Each line from the top of the listing through the one holding "apaixonasse por mim. Minha vida seria" should be restated word for word, with nothing added and no pictures.
-- Given data follows --
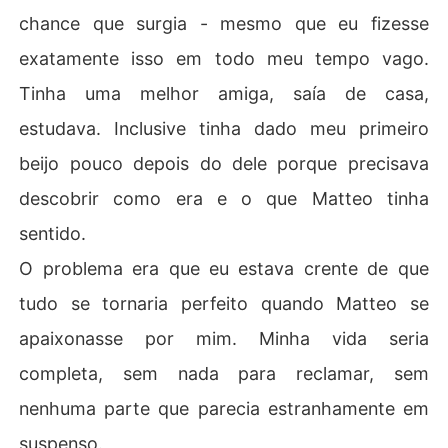
chance que surgia - mesmo que eu fizesse
exatamente isso em todo meu tempo vago.
Tinha uma melhor amiga, saía de casa,
estudava. Inclusive tinha dado meu primeiro
beijo pouco depois do dele porque precisava
descobrir como era e o que Matteo tinha
sentido.
O problema era que eu estava crente de que
tudo se tornaria perfeito quando Matteo se
apaixonasse por mim. Minha vida seria
completa, sem nada para reclamar, sem
nenhuma parte que parecia estranhamente em
suspenso.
-- Given data concluded --
== Your response ==
chance que surgia - mesmo que eu fizesse
exatamente isso em todo meu tempo vago.
Tinha uma melhor amiga, saía de casa,
estudava. Inclusive tinha dado meu primeiro
beijo pouco depois do dele porque precisava
descobrir como era e o que Matteo tinha
sentido.
O problema era que eu estava crente de que
tudo se tornaria perfeito quando Matteo se
apaixonasse por mim. Minha vida seria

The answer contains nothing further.